Submitted to: Journal of Animal Science
Publication Type: Peer Reviewed Journal
Publication Acceptance Date: October 16, 2003
Publication Date: February 20, 2004
Citation: Rhee, M., Wheeler, T.L., Shackelford, S.D., Koohmaraie, M. 2004. Variation in palatability and biochemical traits within and among eleven beef muscles. Journal of Animal Science. 82:534-550. Interpretive Summary: Many cuts of beef have been identified as needing improvement in tenderness relative to consumer expectations. These lower quality cuts make up a majority of the carcass and have been declining in value relative to higher quality loin cuts. Extensive knowledge of meat tenderness variation and meat palatability has been developed for the ribeye muscle. However, much less is known about variation in biochemical traits among other major beef muscles. The objectives of this study were to determine 1) the extent of variation in biochemical and palatability traits within and among eleven major beef muscles, and 2) within and among muscle relationships between biochemical and palatability traits. Results indicate some muscles vary greatly in protein degradation during refrigerated storage, muscle shortening during rigor mortis development, and/or connective tissue potentially contributing to their tenderness variation. Some cuts (top round, bottom round, and mock tender) contain muscles that are reduced in tenderness due to muscle shortening. Some cuts (mock tender, sirloin tip, top round, shoulder clod, and eye of round) contain muscles that are reduced in tenderness due to limited protein degradation. Some cuts (mock tender, eye of round, bottom round, top round, shoulder clod, and sirloin tip) contain muscles that are reduced in tenderness due to excess connective tissue. Some muscles may be reduced in tenderness due to a combination of these biochemical factors. These data indicate that tenderness and tenderness-related traits are highly variable within and among many major beef muscles and provide a basis for the development of muscle-specific strategies for improving the quality and value of beef cuts. Providing consumers with more consistently tender beef products will increase consumer satisfaction and should improve the value of the enhanced beef cuts, and, thus, carcasses, back through the production chain.
Technical Abstract: The objectives of this study were to determine 1) the extent of variation in biochemical and palatability traits within and among eleven major beef muscles, and 2) within and among muscle relationships between biochemical and palatability traits. Longissimus thoracis et lumborum (LD), psoas major (PM), gluteus medius (GM), semimembranosus (SM), adductor (AD), biceps femoris (BF), semitendinosus (ST), rectus femoris (RF), triceps brachii (TB), infraspinatus (IS), and supraspinatus (SS) from one carcass side of thirty-one Charolais x MARC III steers were vacuum-packaged, stored at 2 deg C until 14 d postmortem, then frozen at -30 deg C. The steaks (2.54 cm thick) were obtained from two or three locations within muscles for biochemical traits and Warner-Bratzler shear force, and from near the center for sensory traits. The PM was most tender, followed by IS, in both shear force and tenderness rating (P < 0.05). The other muscles were not ranked the same by shear force and tenderness rating. The BF had the lowest (P < 0.05) tenderness rating. The PM, GM, and LD had lower collagen concentration (2.7 to 4.5 mg/g muscle) than muscles from the chuck and round (5.9 to 9.0 mg/g) except for AD (4.9 mg/g). Desmin proteolysis was highest for BF and LD (60.2 and 59.9% degraded), and was lowest for PM (8.2%).
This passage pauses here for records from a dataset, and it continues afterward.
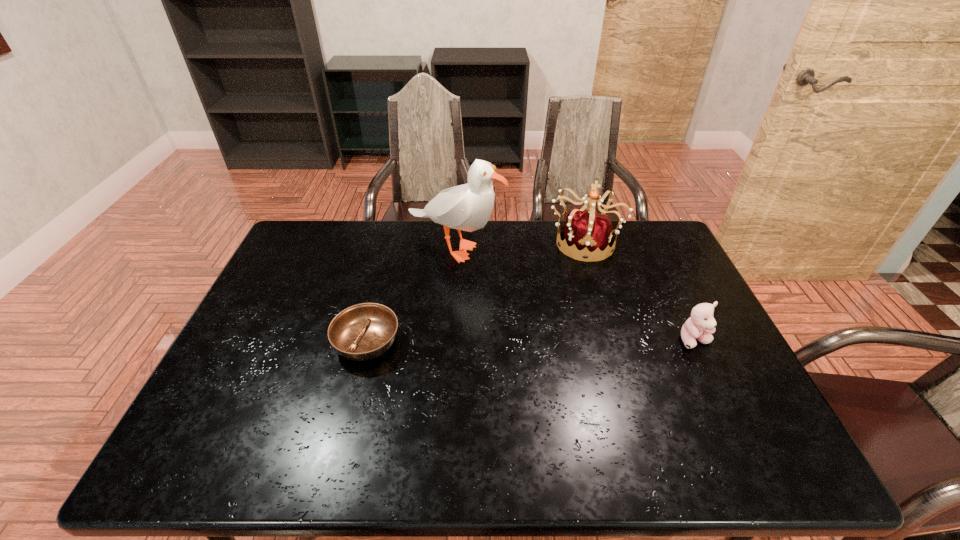 Image resolution: width=960 pixels, height=540 pixels. Find the location of `free space at the far left corner of the desktop`. free space at the far left corner of the desktop is located at coordinates (300, 233).

The width and height of the screenshot is (960, 540). What are the coordinates of `vacant space at the far right corner` in the screenshot? It's located at [643, 241].

This screenshot has height=540, width=960. What are the coordinates of `empty space that is in between the gull and the third shortest object` in the screenshot? It's located at (519, 244).

At what (x,y) coordinates should I click in order to perform the action: click on free spot between the gull and the second tallest object. Please return your answer as a coordinate pair (x, y). Image resolution: width=960 pixels, height=540 pixels. Looking at the image, I should click on (519, 244).

You are a GUI agent. You are given a task and a screenshot of the screen. Output one action in this format:
    pyautogui.click(x=<x>, y=<y>)
    Task: Click on the vacant space that is in between the tallest object and the rightmost object
    Image resolution: width=960 pixels, height=540 pixels.
    Given the screenshot: What is the action you would take?
    [x=575, y=293]

Locate an element on the screen. The image size is (960, 540). unoccupied area between the shortest object and the tallest object is located at coordinates (411, 294).

Identify the location of free space between the shortest object and the teddy bear. The height and width of the screenshot is (540, 960). (531, 341).

Locate an element on the screen. This screenshot has width=960, height=540. vacant area that lies between the third tallest object and the tiara is located at coordinates (639, 291).

The height and width of the screenshot is (540, 960). In order to click on vacant region between the soup bowl and the second object from right to left in this screenshot , I will do `click(475, 292)`.

Locate an element on the screen. This screenshot has height=540, width=960. empty location between the tallest object and the second object from right to left is located at coordinates (519, 244). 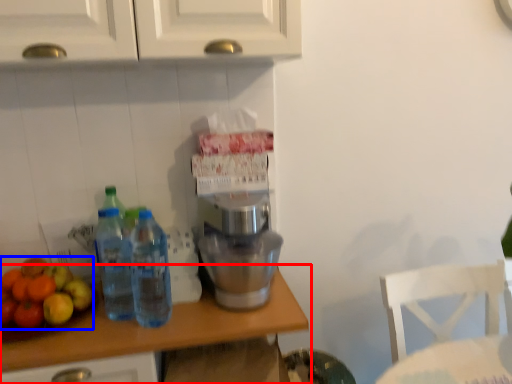 Question: Among these objects, which one is nearest to the camera, countertop (highlighted by a red box) or apple (highlighted by a blue box)?

Choices:
 (A) countertop
 (B) apple

Answer: (A) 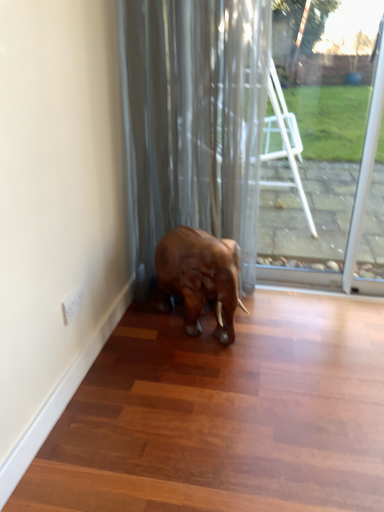 Question: Is transparent glass door at center at the right side of satin gray curtain at center?

Choices:
 (A) yes
 (B) no

Answer: (A)

Question: Is transparent glass door at center completely or partially outside of satin gray curtain at center?

Choices:
 (A) yes
 (B) no

Answer: (A)

Question: Is transparent glass door at center thinner than satin gray curtain at center?

Choices:
 (A) yes
 (B) no

Answer: (A)

Question: Does transparent glass door at center have a smaller size compared to satin gray curtain at center?

Choices:
 (A) no
 (B) yes

Answer: (B)

Question: Is the position of transparent glass door at center less distant than that of satin gray curtain at center?

Choices:
 (A) no
 (B) yes

Answer: (A)

Question: Considering the relative sizes of transparent glass door at center and satin gray curtain at center in the image provided, is transparent glass door at center taller than satin gray curtain at center?

Choices:
 (A) yes
 (B) no

Answer: (B)

Question: Is there a large distance between satin gray curtain at center and shiny brown elephant at center?

Choices:
 (A) no
 (B) yes

Answer: (A)

Question: Considering the relative sizes of satin gray curtain at center and shiny brown elephant at center in the image provided, is satin gray curtain at center smaller than shiny brown elephant at center?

The PM, TB, IS, RF, and ST had relatively long sarcomere length (> 2.1 um). The GM had the shortest (P < 0.05) sarcomere length (1.7 um). Cooking loss was lowest for BF (18.7%), followed by LD and IS (20.7%), and was highest for ST (27.4%). Across all muscles, tenderness rating was highly correlated (r > 0.60) to shear force, connective tissue rating, sarcomere length, and collagen content. Within a muscle, correlations among all traits were generally highest in LD and lowest in AD. Within muscle location effects were detected (P < 0.05) on shear force (PM, ST, BF, SM, and RF), sarcomere length (PM, ST, BF, LD, SS, IS, SM, and RF), collagen concentration (PM, BF, SS, IS, SM. AD, TB, and RF), desmin degradation (PM, GM, BF, SM, AD, and, RF), and cooking loss (all muscles except SS and AD). There is a large amount of variation within and among muscles for tenderness traits and tenderness related biochemical traits. These data increase our understanding of the sources of variation in tenderness in different muscles and provide a basis for the development of muscle specific strategies for improving the quality and value of muscles.